> **What to work on**: Restate each record word for word, from the first to the last.

> **Stored items from a collection**:

---

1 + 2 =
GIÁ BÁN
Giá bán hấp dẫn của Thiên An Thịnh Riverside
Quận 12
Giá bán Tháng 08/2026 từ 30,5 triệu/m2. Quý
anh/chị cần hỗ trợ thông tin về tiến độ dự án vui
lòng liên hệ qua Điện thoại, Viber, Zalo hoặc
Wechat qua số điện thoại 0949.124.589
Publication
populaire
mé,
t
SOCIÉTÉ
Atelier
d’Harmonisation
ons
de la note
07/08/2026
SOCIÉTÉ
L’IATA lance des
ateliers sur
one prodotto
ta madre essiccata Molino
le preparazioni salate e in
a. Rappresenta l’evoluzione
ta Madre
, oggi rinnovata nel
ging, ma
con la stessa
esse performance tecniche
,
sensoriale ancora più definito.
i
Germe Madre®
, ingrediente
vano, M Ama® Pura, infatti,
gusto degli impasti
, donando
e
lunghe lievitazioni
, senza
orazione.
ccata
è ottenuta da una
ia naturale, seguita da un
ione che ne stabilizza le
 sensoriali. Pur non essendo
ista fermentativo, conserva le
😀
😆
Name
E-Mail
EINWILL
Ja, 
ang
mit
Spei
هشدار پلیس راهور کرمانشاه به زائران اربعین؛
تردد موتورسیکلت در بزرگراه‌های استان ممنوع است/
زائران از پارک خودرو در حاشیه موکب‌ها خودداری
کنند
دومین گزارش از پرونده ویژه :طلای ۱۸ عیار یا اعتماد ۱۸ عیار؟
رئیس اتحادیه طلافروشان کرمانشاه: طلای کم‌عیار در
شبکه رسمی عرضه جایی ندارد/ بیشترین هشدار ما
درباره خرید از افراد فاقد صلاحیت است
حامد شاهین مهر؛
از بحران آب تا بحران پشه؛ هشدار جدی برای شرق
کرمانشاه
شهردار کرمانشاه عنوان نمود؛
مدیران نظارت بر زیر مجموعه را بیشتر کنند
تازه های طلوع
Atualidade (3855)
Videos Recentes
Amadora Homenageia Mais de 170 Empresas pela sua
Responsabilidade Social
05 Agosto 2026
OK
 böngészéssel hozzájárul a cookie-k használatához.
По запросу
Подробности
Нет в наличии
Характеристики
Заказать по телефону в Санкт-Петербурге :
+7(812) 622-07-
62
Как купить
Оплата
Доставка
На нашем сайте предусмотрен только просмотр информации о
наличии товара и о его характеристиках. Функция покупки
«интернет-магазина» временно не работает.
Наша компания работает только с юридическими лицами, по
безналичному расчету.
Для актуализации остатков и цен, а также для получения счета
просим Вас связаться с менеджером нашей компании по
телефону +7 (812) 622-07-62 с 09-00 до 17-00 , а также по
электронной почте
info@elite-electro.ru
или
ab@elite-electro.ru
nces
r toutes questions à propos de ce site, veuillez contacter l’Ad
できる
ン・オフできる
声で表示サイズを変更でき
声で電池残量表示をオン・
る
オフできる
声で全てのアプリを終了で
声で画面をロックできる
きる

---

> **Task answer**:
1 + 2 =
GIÁ BÁN
Giá bán hấp dẫn của Thiên An Thịnh Riverside
Quận 12
Giá bán Tháng 08/2026 từ 30,5 triệu/m2. Quý
anh/chị cần hỗ trợ thông tin về tiến độ dự án vui
lòng liên hệ qua Điện thoại, Viber, Zalo hoặc
Wechat qua số điện thoại 0949.124.589
Publication
populaire
mé,
t
SOCIÉTÉ
Atelier
d’Harmonisation
ons
de la note
07/08/2026
SOCIÉTÉ
L’IATA lance des
ateliers sur
one prodotto
ta madre essiccata Molino
le preparazioni salate e in
a. Rappresenta l’evoluzione
ta Madre
, oggi rinnovata nel
ging, ma
con la stessa
esse performance tecniche
,
sensoriale ancora più definito.
i
Germe Madre®
, ingrediente
vano, M Ama® Pura, infatti,
gusto degli impasti
, donando
e
lunghe lievitazioni
, senza
orazione.
ccata
è ottenuta da una
ia naturale, seguita da un
ione che ne stabilizza le
 sensoriali. Pur non essendo
ista fermentativo, conserva le
😀
😆
Name
E-Mail
EINWILL
Ja, 
ang
mit
Spei
هشدار پلیس راهور کرمانشاه به زائران اربعین؛
تردد موتورسیکلت در بزرگراه‌های استان ممنوع است/
زائران از پارک خودرو در حاشیه موکب‌ها خودداری
کنند
دومین گزارش از پرونده ویژه :طلای ۱۸ عیار یا اعتماد ۱۸ عیار؟
رئیس اتحادیه طلافروشان کرمانشاه: طلای کم‌عیار در
شبکه رسمی عرضه جایی ندارد/ بیشترین هشدار ما
درباره خرید از افراد فاقد صلاحیت است
حامد شاهین مهر؛
از بحران آب تا بحران پشه؛ هشدار جدی برای شرق
کرمانشاه
شهردار کرمانشاه عنوان نمود؛
مدیران نظارت بر زیر مجموعه را بیشتر کنند
تازه های طلوع
Atualidade (3855)
Videos Recentes
Amadora Homenageia Mais de 170 Empresas pela sua
Responsabilidade Social
05 Agosto 2026
OK
 böngészéssel hozzájárul a cookie-k használatához.
По запросу
Подробности
Нет в наличии
Характеристики
Заказать по телефону в Санкт-Петербурге :
+7(812) 622-07-
62
Как купить
Оплата
Доставка
На нашем сайте предусмотрен только просмотр информации о
наличии товара и о его характеристиках. Функция покупки
«интернет-магазина» временно не работает.
Наша компания работает только с юридическими лицами, по
безналичному расчету.
Для актуализации остатков и цен, а также для получения счета
просим Вас связаться с менеджером нашей компании по
телефону +7 (812) 622-07-62 с 09-00 до 17-00 , а также по
электронной почте
info@elite-electro.ru
или
ab@elite-electro.ru
nces
r toutes questions à propos de ce site, veuillez contacter l’Ad
できる
ン・オフできる
声で表示サイズを変更でき
声で電池残量表示をオン・
る
オフできる
声で全てのアプリを終了で
声で画面をロックできる
きる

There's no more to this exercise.